Tarun Tahiliani on the occasion of the opening of FDCI X Lakmé Fashion Week with his latest line ‘The Reunion’
Seasoned Indian fashion designer Tarun Tahiliani opened the second edition of the FDCI X Lakmé Fashion Week collaboration. After 2 years of fashion films and virtual presentations, the designer has come packed with several opulent lines under a larger collection titled “La Réunion”. In an exclusive conversation with ELLE, he talks about his latest line, the evolution of the bridal market, and how he is adapting modernism into his design language.
SHE : ?
Tarun Tahiliani: Thank you, I feel delighted to be back at LFW. In addition to the draped lehengas, we present a couture collection, a bridal collection as well as a ready-to-wear line – a category that has always been close to my heart, as it involves the concept of durability and increased portability. In my opinion, artisan fashion is the way to go as it is flexible in nature and easy to put together, whether with jeans, kurta, concept saree and much more. I’m really not preaching the outdated idea of elaborate sets and we still have to give way to the idea of fluid fashion that consumers can buy and put together in their own way, individualistic and unique.

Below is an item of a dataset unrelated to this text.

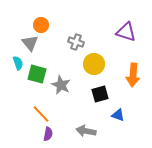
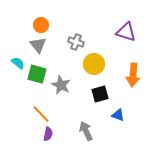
gray triangle: moved 8 px right, 2 px down
cyan semicircle: rotated 32 degrees counterclockwise
gray arrow: rotated 54 degrees clockwise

ELLE: What different crafts and textiles are you exploring this season and how have you infused them into your sewing?
TT: The crafts and textiles explored by us this season include the incredible chikankari work reminiscent of the tomb of I’timād-ud-Daulah and various architectural monuments. Additionally, we worked with a lot of brocades and fully hand painted designs which resulted in textiles that I had never seen or experienced in zari before. We have a mini capsule collection, Pichwai, which is truly an artisanal delight. It is hand painted and then embroidered with extreme finesse aari French knots. In my opinion, the biggest factor in this season’s collection is the fact that it is a quintessential synthesis of Tarun Tahiliani studios. We have 10 mini capsule collections as part of the largest collection, “La Réunion”.

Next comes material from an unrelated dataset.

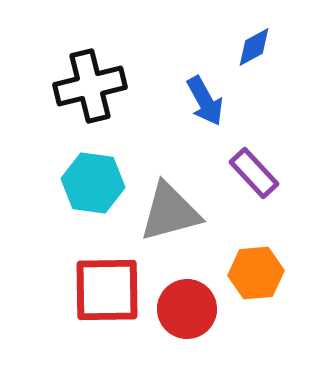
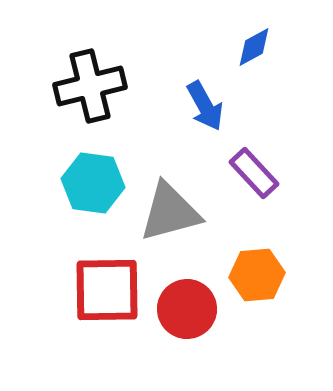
blue arrow: moved 5 px down
orange hexagon: moved 1 px right, 2 px down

ELLE: Any tips to keep in mind when creating a wedding trousseau this season?
TT: I think this season’s bridal trousseau is all about finesse. As people finally came out of lockdown and the many wedding functions got more intimate and smaller – the anxiety of overdressing faded into the background and people got much needed respite. by mingling with a massive crowd. It offered crucial freedom for people, especially young girls, to finally showcase their individual style. Coming out of this lockdown people are more in touch with themselves and that has been an exceptionally positive change in my opinion.
ELLE: How do you manage to integrate modernity into your creations while maintaining your timeless aesthetic that characterizes you?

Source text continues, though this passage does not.